Report: Manufacturing Plays Outsized Role In Downstate Economy
A new report makes the case that manufacturing is still a vital cog in Illinois’ economic engine—especially downstate.
The new analysis shows Illinois manufacturers employ 592,000 people, each earning around $88,691 in average income. Companies like Caterpillar are household names, but there is a lot that people don’t know about manufacturing, said Mark Denzler, president and CEO of the Illinois Manufacturers’ Association, which commissioned the research from the Center for Manufacturing Research in Partnership with Inforum at the University of Maryland.
All of The Salvation Army’s red kettles, for example, are made in Illinois, Denzler said. Around 85% of the aluminum lids used in food products like yogurt are made in Pekin, he added. In fact, food products ($59.2 billion in annual output) is the leading area within manufacturing in Illinois, Denzler said.
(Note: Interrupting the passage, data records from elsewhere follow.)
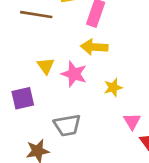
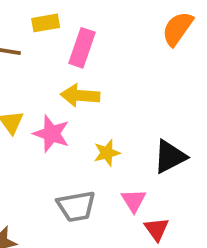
gray trapezoid: (67, 125) -> (76, 206), moved

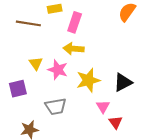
yellow star: (107, 153) -> (88, 80), size x1.6
gray trapezoid: (76, 206) -> (56, 106), moved

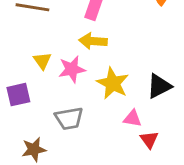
pink star: (58, 70) -> (72, 69), turned -30
yellow star: (88, 80) -> (113, 83), turned -30
pink triangle: (103, 106) -> (132, 118), turned -48

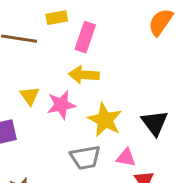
black triangle: (159, 86) -> (155, 123), turned -40
gray trapezoid: (69, 118) -> (85, 158), moved

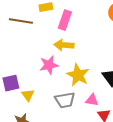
yellow triangle: (30, 96) -> (28, 95), moved

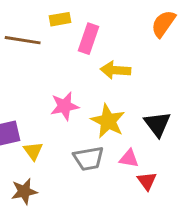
yellow arrow: (64, 45) -> (115, 70), moved

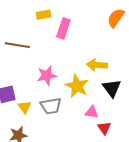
brown line: (23, 40) -> (17, 45), moved
yellow arrow: (115, 70) -> (97, 65), moved
gray trapezoid: (89, 158) -> (51, 106), moved

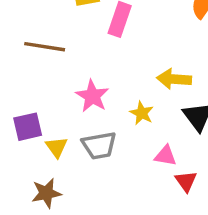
pink star: (47, 75) -> (92, 96), turned -30
yellow star: (77, 86) -> (142, 113), size x0.6

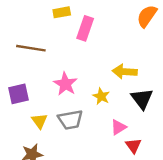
purple square: (28, 127) -> (19, 94), moved
pink triangle: (166, 156) -> (118, 127), turned -42

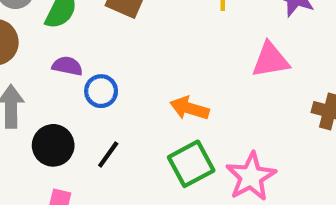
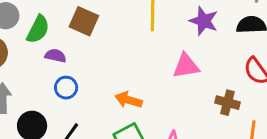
purple semicircle: (67, 66) -> (55, 56), moved

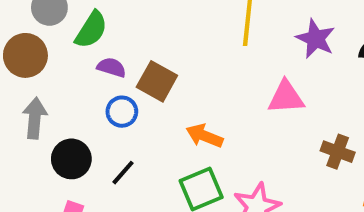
brown square: (84, 21) -> (157, 81), moved

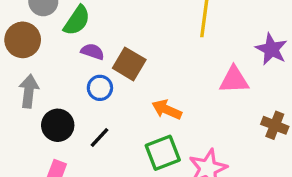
purple star: (316, 39) -> (271, 49), moved

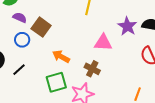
brown cross: (275, 125) -> (92, 69), moved

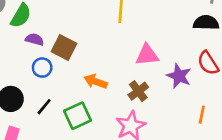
purple star: (127, 26) -> (179, 76), moved
brown cross: (92, 69) -> (138, 91), turned 35
green square: (56, 82) -> (78, 116), moved

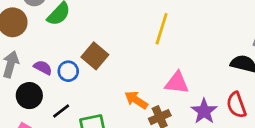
purple semicircle: (35, 39) -> (43, 68), moved
orange arrow: (96, 82) -> (136, 100), moved

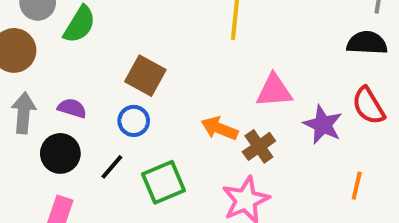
blue circle: (68, 71) -> (134, 121), moved

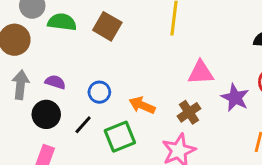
green semicircle: (80, 24) -> (62, 22), turned -116
brown square: (145, 76) -> (107, 26), moved
orange arrow: (219, 128) -> (142, 105), moved

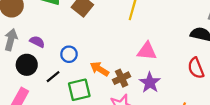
purple star: (235, 98) -> (150, 83), moved
brown cross: (189, 112) -> (122, 78), moved

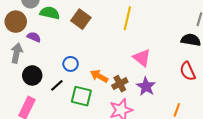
purple semicircle: (37, 42) -> (34, 37), moved
pink triangle: (147, 51) -> (142, 58), turned 36
green square: (79, 90) -> (81, 96), turned 30

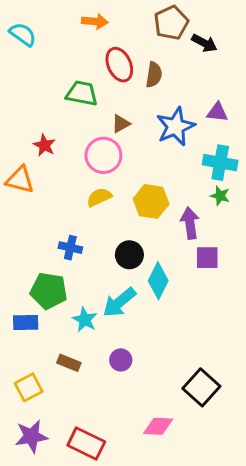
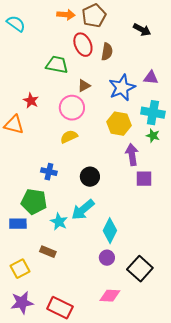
brown pentagon: (171, 23) -> (94, 16), moved
yellow hexagon: (151, 201) -> (119, 124), moved
cyan diamond: (158, 281) -> (110, 231), moved
purple circle: (121, 360) -> (107, 258), moved

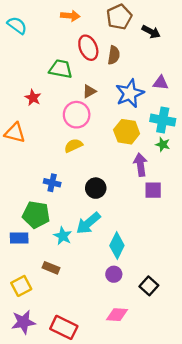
brown pentagon: (94, 16) -> (119, 17), moved
red star: (31, 101) -> (33, 98), moved
black square: (140, 269) -> (149, 286), size x0.7

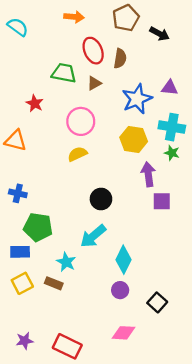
brown triangle: (89, 91) -> (94, 83), moved
blue cross: (52, 183) -> (18, 193), moved
cyan star: (63, 236) -> (66, 262), moved
yellow square: (21, 286) -> (22, 283), moved
purple star: (23, 322) -> (25, 341), size x0.7

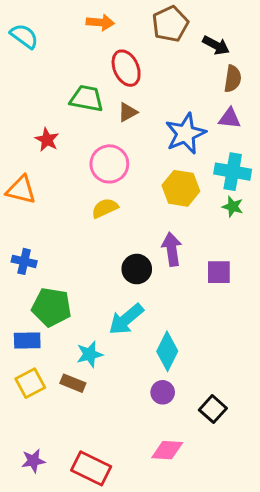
brown semicircle: (120, 58) -> (233, 79), moved
purple arrow: (148, 174) -> (172, 249), moved
cyan star: (66, 262) -> (90, 354), turned 30

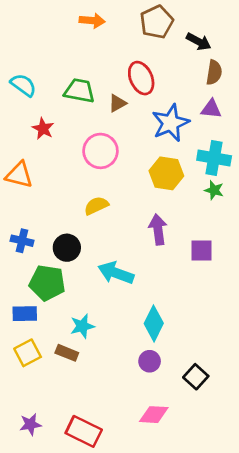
cyan semicircle: (24, 36) -> (23, 85), moved
red ellipse: (126, 68) -> (141, 78), moved
yellow semicircle: (105, 208) -> (96, 206), moved
black circle: (137, 269) -> (67, 248), moved
cyan arrow: (126, 319) -> (116, 273), moved, turned 60

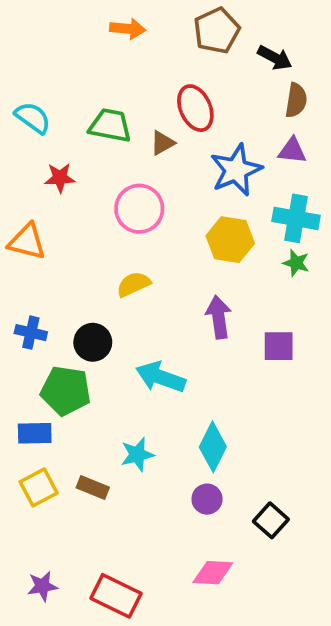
red star: (43, 129) -> (60, 178), turned -30
cyan star: (82, 326) -> (137, 455), moved

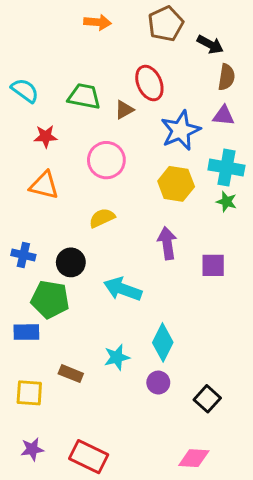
orange triangle: (27, 242) -> (44, 185), moved
cyan star: (137, 455) -> (117, 357), moved
yellow square: (39, 487) -> (29, 393), moved, turned 32
pink diamond: (213, 573) -> (194, 458), moved

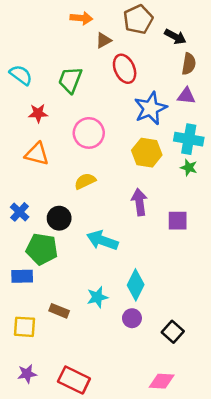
green trapezoid: (84, 96) -> (70, 80), turned -80
brown triangle: (124, 110) -> (104, 40), moved
blue cross: (23, 255) -> (20, 212), turned 30

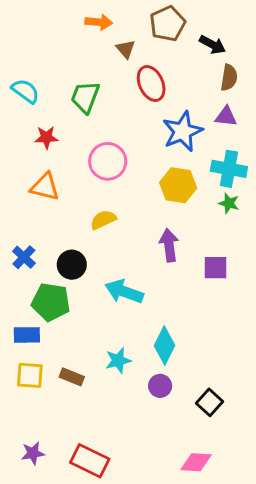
brown triangle: (104, 40) -> (126, 49), turned -42
yellow square: (25, 327) -> (30, 375), moved

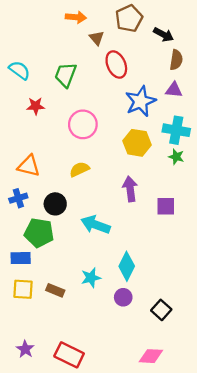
orange triangle: (45, 187) -> (29, 166), moved
blue cross: (24, 257) -> (18, 198), turned 30
purple star: (33, 453) -> (25, 349), turned -30

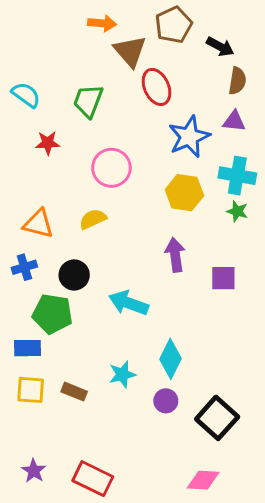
brown triangle: (97, 38) -> (130, 51), size x1.6
yellow semicircle: (79, 169) -> (93, 219), moved
black square: (161, 310) -> (217, 418), size x1.5

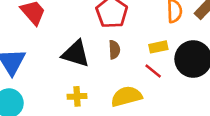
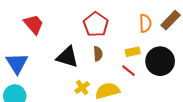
yellow cross: (77, 96) -> (82, 88), moved, turned -32

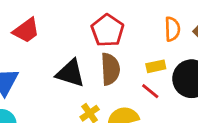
red trapezoid: (34, 24) -> (26, 30), turned 95
brown semicircle: (98, 54) -> (110, 69), size x1.6

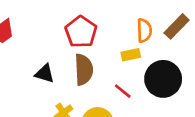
yellow rectangle: (156, 66) -> (131, 55), moved
black triangle: (70, 73) -> (45, 74), size x0.7

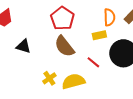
brown semicircle: (84, 70) -> (64, 46), turned 145
black triangle: (45, 74) -> (23, 46), moved

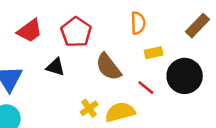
orange semicircle: (109, 17) -> (138, 23), moved
red pentagon: (62, 18) -> (76, 32), moved

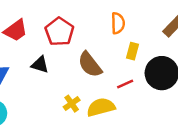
yellow rectangle: (154, 53) -> (133, 51), turned -63
red line: (146, 88) -> (125, 84), turned -63

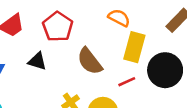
orange semicircle: (118, 23) -> (119, 18), turned -60
yellow rectangle: (133, 51) -> (134, 47), size x1.6

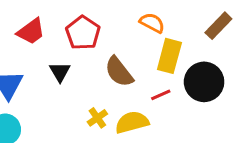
black triangle: (37, 61) -> (60, 72), turned 42

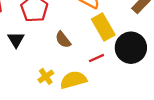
yellow rectangle: (169, 56) -> (103, 27), turned -45
brown semicircle: (119, 72) -> (63, 40), size x0.7

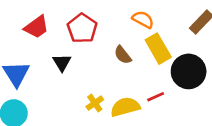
brown semicircle: (63, 40) -> (123, 55), moved
red line: (96, 58) -> (156, 97), moved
“Manufacturing is diverse. It’s cool. It’s no longer dark, dirty, and dangerous,” he said. “I don’t think that most people realize the scope and magnitude of manufacturing in Illinois.”
Manufacturing makes up around 12% of the state’s GDP (gross domestic/state product). But that jumps to 40% in Macon County, 30.9% in Tazewell County, and 22.7% in Peoria County, the report found.
“Many of these downstate economies are even more reliant on manufacturing than some of these suburban communities,” Denzler said.
The opposite is true in McLean County, where just 1.9% of the GDP comes from manufacturing, according to the report. There are around 3,384 manufacturing jobs in McLean County, though Denzler said that will be increasing as companies like Rivian and Brandt staff up.
“Hopefully both of those will continue to grow,” said Denzler, who attended Illinois Wesleyan University in Bloomington. “(Economic) diversity is important and that’s a good thing.”